### Extracted information

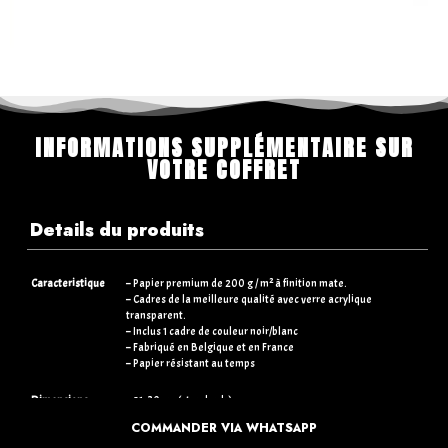
INFORMATIONS SUPPLÉMENTAIRE SUR
VOTRE COFFRET
Details du produits
Caracteristique
– Papier premium de 200 g / m² à finition mate.
– Cadres de la meilleure qualité avec verre acrylique
transparent.
– Inclus 1 cadre de couleur noir/blanc
– Fabriqué en Belgique et en France
– Papier résistant au temps
Dimensions
– 21×30 cm (standards)
– 30×40 cm (+5€)
COMMANDER VIA WHATSAPP
– 50×70 cm (+15€)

### What you are asked to do
Drop every image, please, and write out the data above exactly as shown.

### Task answer
INFORMATIONS SUPPLÉMENTAIRE SUR
VOTRE COFFRET
Details du produits
Caracteristique
– Papier premium de 200 g / m² à finition mate.
– Cadres de la meilleure qualité avec verre acrylique
transparent.
– Inclus 1 cadre de couleur noir/blanc
– Fabriqué en Belgique et en France
– Papier résistant au temps
Dimensions
– 21×30 cm (standards)
– 30×40 cm (+5€)
COMMANDER VIA WHATSAPP
– 50×70 cm (+15€)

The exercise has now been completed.